It was a quiet knock on my door that morning. So quiet, in fact, that I wondered if I was dreaming. Maybe if I went back to sleep it would go away.
Nope. There it was again: soft but persistent. This time I knew that it really was a knock, and it really was on the front door of my one-room cabin. What I didn’t know was that I’d be hearing that knock for the rest of my life.
I got up, tired and rumpled, and pulled open the door. A young woman I’d never seen before stood there, barefoot and wearing the simple white linen dress of the campesina (as a woman who works the land is called in rural Paraguay). She was probably no more than sixteen, but in her eyes was the look of a mother, and something else: distress. In her arms she held an infant.
“Xe memby o-hasy (my baby’s sick),” she said in her native Guarani.
I didn’t understand a word, but I knew it wasn’t good. I looked at her baby–face gray, eyes open, too sick to cry. What was I supposed to do?

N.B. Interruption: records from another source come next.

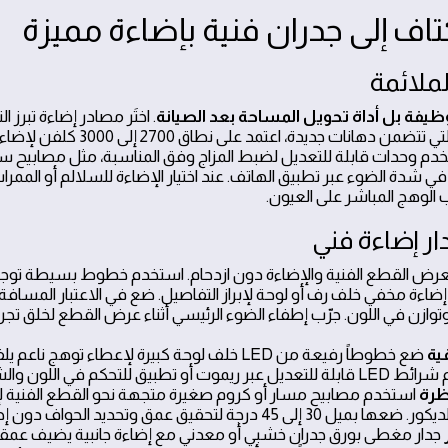
لملائمة
يفة بل أداة تحويل المساحة بعد الصيانة
. اختَر مصادر إضاءة تبرز 
الظلال. في المساحات التي تتضمن دهانات
تخدم وحدات قابلة للتعديل لضبط المزاج وفق المناسبة، مثل مصابيح 
ي شدة الضوء عبر تطبيق الهاتف. عند اختيار الإضاءة للسلالم أو المم
 الوهج المباشر على العيون.
ر إضاءة فني
 بعرض القطع الفنية والإضاءة دون ازدحام. استخدم خطوط بسيطة توجه
 إضاءة مخفي خلف رف أو لوحة لإبراز التفاصيل. ضع في الاعتبار المساف
ازن في اللون. جرّب إطفاء الضوء الرئيسي أثناء عرض القطع لخلق تجربة
ية
ضع خطوطاً رفيعة من LED خلف لوحة كبيرة لإعطاء تو
بيق للتحكم في اللون والشدّة.
ظرة
استخدم مصابيح مسار أو كروم صغيرة متجهة نحو القطع الفنية لإ
جة لتحقيق عمق وتحديد الحواف دون إحداث نقاط ساطعة.
جدار مغطى بورق جدران خشبي أو معدني مع إضاءة جانبية يضيف عمقاً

Back then, I wasn’t a doctor. Heck, I hadn’t even taken any premed courses. I was just a liberal-arts major who’d “postponed graduation” from Berkeley “in order to get an education,” as I explained to my incredulous father. Now I was the strange gringo (Peace Corps volunteer) living alongside a dirt road in the middle of the Paraguayan subtropics among a hundred or so peasant families, trying to help them literally hack a living from the jungle.

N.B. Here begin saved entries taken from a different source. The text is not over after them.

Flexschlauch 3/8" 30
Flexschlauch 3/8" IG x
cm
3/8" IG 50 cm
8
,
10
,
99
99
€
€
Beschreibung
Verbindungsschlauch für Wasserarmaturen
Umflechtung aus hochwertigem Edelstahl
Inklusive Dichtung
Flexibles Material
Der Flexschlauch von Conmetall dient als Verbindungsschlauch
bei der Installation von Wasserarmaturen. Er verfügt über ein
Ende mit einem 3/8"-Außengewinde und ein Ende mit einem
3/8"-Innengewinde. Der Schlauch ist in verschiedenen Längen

It was thirty miles to the nearest highway, 300 to the nearest hospital. This young mother had walked most of the night, from her home deeper in the jungle, to get to me. I was her last resort. She was out of options: there were no medicines and no doctors, and all the home remedies and the grandparents’ ministrations obviously hadn’t worked. Why not try the strange gringo?
“Ja ha (let’s go),” I said, and motioned to my Honda 90 (Peace Corps issue) just outside the front door. I didn’t know what else to do, but I couldn’t do nothing. So I helped her onto the back of my motorcycle, where she clung, weeping, one arm clutching my waist and the other clutching her baby, and we headed for the crossroads where my little jungle road intersected the “highway.” This route was just another dirt road, but it at least saw an occasional vehicle. One of these might transport her to the capital city, 300 miles away.
A half-hour later, almost within sight of the highway, the wailing in my ear suddenly changed. I knew what it meant. I stopped and got off. Then I held the young mother in my arms.
Speechlessly, in language that was neither English nor Guarani, I told her I was sorry.
We got back onto my motorcycle, turned around and headed back. For the next half-hour, I listened to the flood of a mother’s grief–ceaseless, inconsolable, uncomprehending. The grief was hers and that of millions of mothers before her, across countries and cultures and time.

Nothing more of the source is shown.